◆ HOW TO COMPLETE THIS TASK
The reply should hold only the lines below beginning at the one with "dwell - Long Live The" and ending at the one with "hiermee akkoord gaat, maar", copied exactly, with every picture left out.

◆ SUPPLIED ENTRIES
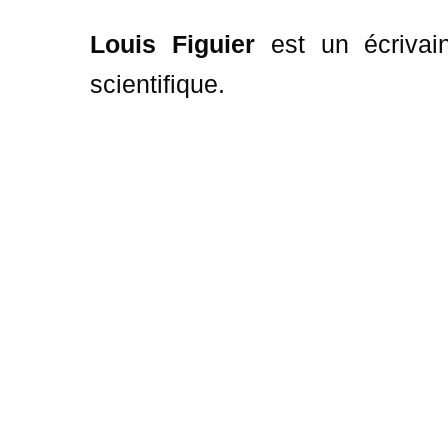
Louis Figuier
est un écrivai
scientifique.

--

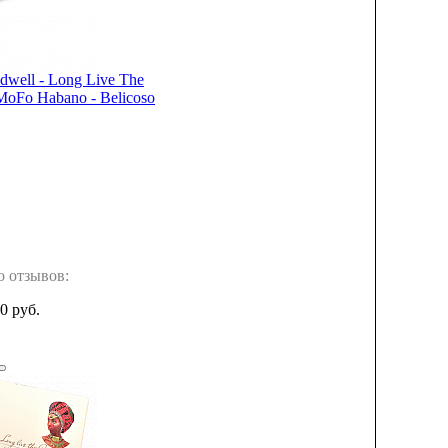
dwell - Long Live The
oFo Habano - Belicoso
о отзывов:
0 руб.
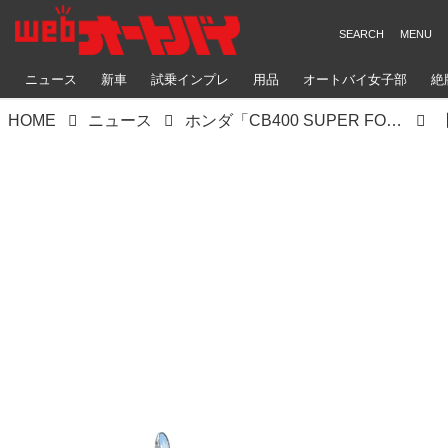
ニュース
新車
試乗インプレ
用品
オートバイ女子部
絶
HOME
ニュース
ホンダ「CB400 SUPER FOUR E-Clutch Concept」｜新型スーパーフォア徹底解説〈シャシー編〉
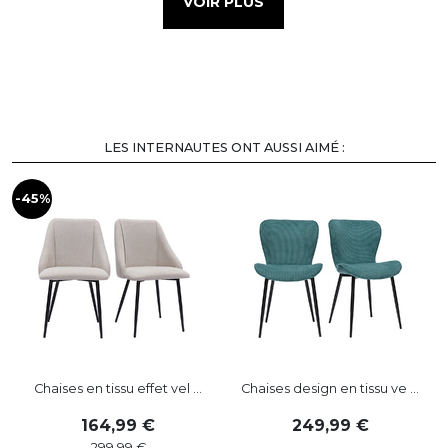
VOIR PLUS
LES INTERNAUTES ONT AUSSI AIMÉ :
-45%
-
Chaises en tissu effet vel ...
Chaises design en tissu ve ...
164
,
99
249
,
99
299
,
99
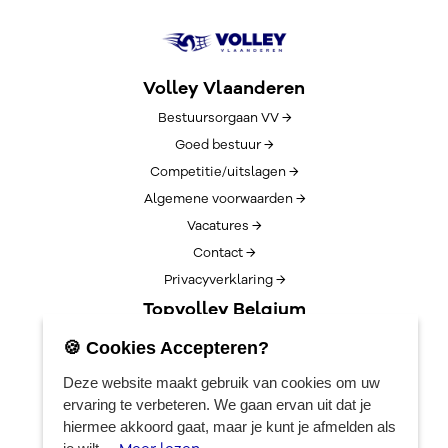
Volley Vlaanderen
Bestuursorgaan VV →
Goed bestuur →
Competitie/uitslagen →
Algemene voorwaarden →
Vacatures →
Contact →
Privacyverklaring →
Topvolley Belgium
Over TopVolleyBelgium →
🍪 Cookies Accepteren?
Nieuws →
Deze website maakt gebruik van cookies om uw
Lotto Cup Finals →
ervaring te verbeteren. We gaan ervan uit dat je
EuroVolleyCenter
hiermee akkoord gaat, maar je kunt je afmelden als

...

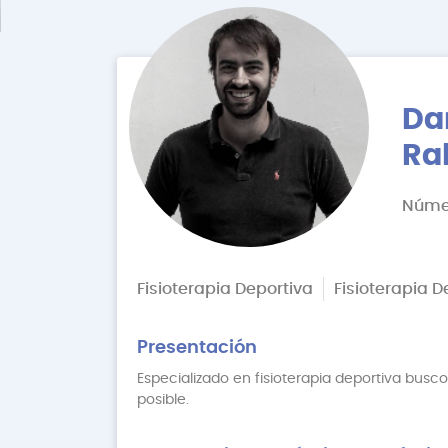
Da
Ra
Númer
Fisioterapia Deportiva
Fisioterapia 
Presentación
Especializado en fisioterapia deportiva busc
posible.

◆ RESPONSE TO THE EXERCISE
dwell - Long Live The
oFo Habano - Belicoso
о отзывов:
0 руб.
ニュース
新車
試乗インプレ
用品
オートバイ女子部
絶
HOME
ニュース
ホンダ「CB400 SUPER FOUR E-Clutch Concept」｜新型スーパーフォア徹底解説〈シャシー編〉
VOIR PLUS
LES INTERNAUTES ONT AUSSI AIMÉ :
-45%
-
Chaises en tissu effet vel ...
Chaises design en tissu ve ...
164
,
99
249
,
99
299
,
99
Volley Vlaanderen
Bestuursorgaan VV →
Goed bestuur →
Competitie/uitslagen →
Algemene voorwaarden →
Vacatures →
Contact →
Privacyverklaring →
Topvolley Belgium
Over TopVolleyBelgium →
🍪 Cookies Accepteren?
Nieuws →
Deze website maakt gebruik van cookies om uw
Lotto Cup Finals →
ervaring te verbeteren. We gaan ervan uit dat je
EuroVolleyCenter
hiermee akkoord gaat, maar je kunt je afmelden als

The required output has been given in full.